▶ [About this exercise]:
Your answer should be the line that contains "Турция и Ирак" and each line after it, restated word for word through the final line of the entries.

========================================

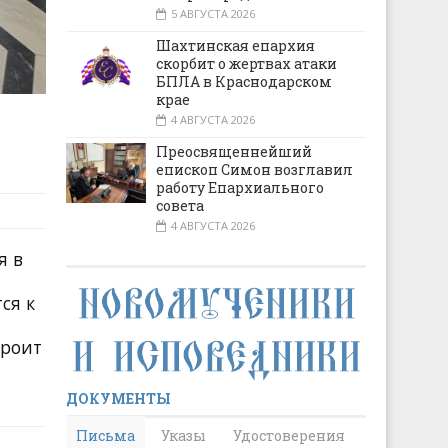
5 АВГУСТА 2026
Шахтинская епархия
скорбит о жертвах атаки
БПЛА в Краснодарском
крае
4 АВГУСТА 2026
Преосвященнейший
епископ Симон возглавил
работу Епархиального
совета
4 АВГУСТА 2026
я в
ся к
троит
ДОКУМЕНТЫ
Письма
Указы
Удостоверения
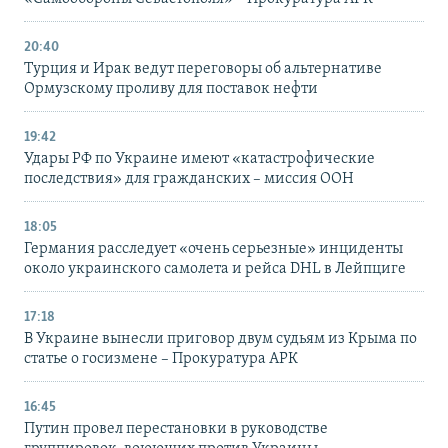
20:40
Турция и Ирак ведут переговоры об альтернативе
Ормузскому проливу для поставок нефти
19:42
Удары РФ по Украине имеют «катастрофические
последствия» для гражданских – миссия ООН
18:05
Германия расследует «очень серьезные» инциденты
около украинского самолета и рейса DHL в Лейпциге
17:18
В Украине вынесли приговор двум судьям из Крыма по
статье о госизмене – Прокуратура АРК
16:45
Путин провел перестановки в руководстве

========================================

▶ [Result for this task]:
Турция и Ирак ведут переговоры об альтернативе
Ормузскому проливу для поставок нефти
19:42
Удары РФ по Украине имеют «катастрофические
последствия» для гражданских – миссия ООН
18:05
Германия расследует «очень серьезные» инциденты
около украинского самолета и рейса DHL в Лейпциге
17:18
В Украине вынесли приговор двум судьям из Крыма по
статье о госизмене – Прокуратура АРК
16:45
Путин провел перестановки в руководстве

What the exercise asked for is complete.